Rubens Barboza head of the all powerful Sao Paulo Federation of Industries, FIESP, said that restrictions on Brazilian trade have been proved by Brazilian businessmen and furthermore they believe the emphasis will continue.
“This has been Argentina’s policy for the last 3 to 4 years”, said Barboza who added “the information we have indicates that companies making business with Brazil have seen their orders cancelled from Argentina in spite of the non existence of a written order or rule from the government to that effect”.
“Orders have been cancelled and trucks have been delayed at the border”, insisted Barboza speaking for a Buenos Aires station, based of first hand information from Brazilian businesses. “We have evidence that restrictions existed”, he added.

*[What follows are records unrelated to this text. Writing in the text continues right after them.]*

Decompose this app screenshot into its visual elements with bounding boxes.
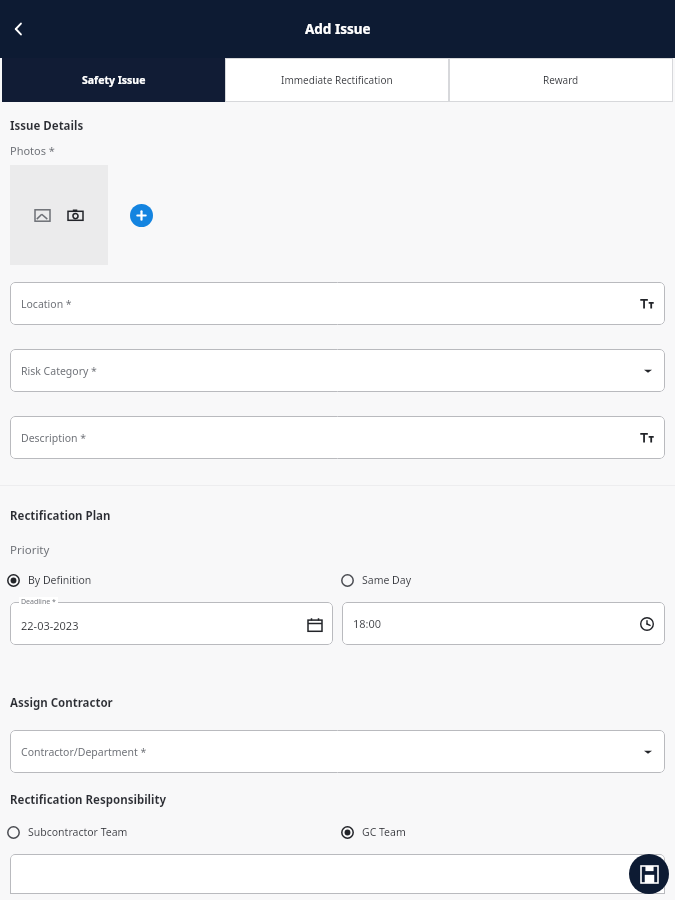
- button[interactable]: Add photo: [130, 204, 153, 227]
- button[interactable]: Back: [2, 12, 36, 46]
- button[interactable]: Save: [629, 854, 669, 894]
- staticText: Rectification Responsibility: [10, 792, 167, 808]
- staticText: Immediate Rectification: [281, 73, 393, 87]
- staticText: 18:00: [353, 616, 382, 631]
- staticText: Assign Contractor: [10, 695, 113, 711]
- button[interactable]: Subcontractor Team: [7, 825, 337, 839]
- staticText: Contractor/Department *: [21, 745, 147, 759]
- button[interactable]: Contractor/Department *: [10, 730, 665, 773]
- staticText: Issue Details: [10, 118, 84, 134]
- staticText: Description *: [21, 431, 87, 445]
- staticText: Photos *: [10, 143, 55, 158]
- button[interactable]: Location *: [10, 282, 665, 325]
- staticText: Rectification Plan: [10, 508, 111, 524]
- button[interactable]: Risk Category *: [10, 349, 665, 392]
- button[interactable]: [10, 854, 665, 894]
- button[interactable]: 18:00: [342, 602, 665, 645]
- button[interactable]: GC Team: [341, 825, 675, 839]
- staticText: Deadline *: [21, 597, 56, 607]
- staticText: Location *: [21, 297, 72, 311]
- staticText: Priority: [10, 542, 50, 558]
- button[interactable]: Reward: [449, 58, 673, 102]
- staticText: By Definition: [28, 573, 92, 587]
- button[interactable]: Description *: [10, 416, 665, 459]
- staticText: Reward: [543, 73, 579, 87]
- staticText: Risk Category *: [21, 364, 97, 378]
- button[interactable]: [10, 165, 108, 265]
- staticText: GC Team: [362, 825, 406, 839]
- staticText: Add Issue: [305, 20, 371, 38]
- button[interactable]: 22-03-2023: [10, 602, 333, 645]
- button[interactable]: Same Day: [341, 573, 675, 587]
- staticText: Same Day: [362, 573, 412, 587]
- staticText: Subcontractor Team: [28, 825, 128, 839]
- button[interactable]: By Definition: [7, 573, 337, 587]
- button[interactable]: Immediate Rectification: [225, 58, 449, 102]
- staticText: Safety Issue: [82, 73, 146, 87]
- staticText: 22-03-2023: [21, 618, 79, 633]
- button[interactable]: Safety Issue: [2, 58, 225, 102]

As to Friday’s presidential summit between Mrs. Kirchner and Lula da Silva described as “more than good”, as long as it helps to boost bilateral trade “we’ll believe that”. However there is growing concern “that obstruction measures are too frequently repeated, ignoring the Mercosur founding charter which is targeted to promote trade not to restrict it”.
Nevertheless Barboza said he was tepidly optimistic about the coming ministerial meeting between both countries in two weeks time to solve problems and differences: “Not much can happen and we will continue with specific differences. This has been Argentine policy for the last four years”.
Barboza estimated that cancellation of orders in the last few weeks could be in the range of 25% of normal Argentine purchases, but he did not believe Brazil was in the mood to apply counter measures on Argentine produce.
He admitted that the latest resource from Argentine Domestic Trade minister Guillermo Moreno, was ‘original’ since there was no written paper and it was only a ‘suggestion’.
“Since it was not official, it can’t be proved”, any way in two weeks times we are hopeful a clear, transparent solution could be reached, not only in Argentine trade with Brazil but also with the European Union and United States”, indicated Barboza.
According to Argentina’s Trade Department sources the ‘non-written’ measures were adopted when the government noticed a 45% surge in imports from Brazil while Argentine sales only increased 23%.
Argentina cut off from voluntary money markets since it defaulted in 2002 has been forced to apply a strict “two surplus policy”, budget surplus and trade surplus so as to ensure sufficient foreign currency to meet its international payments.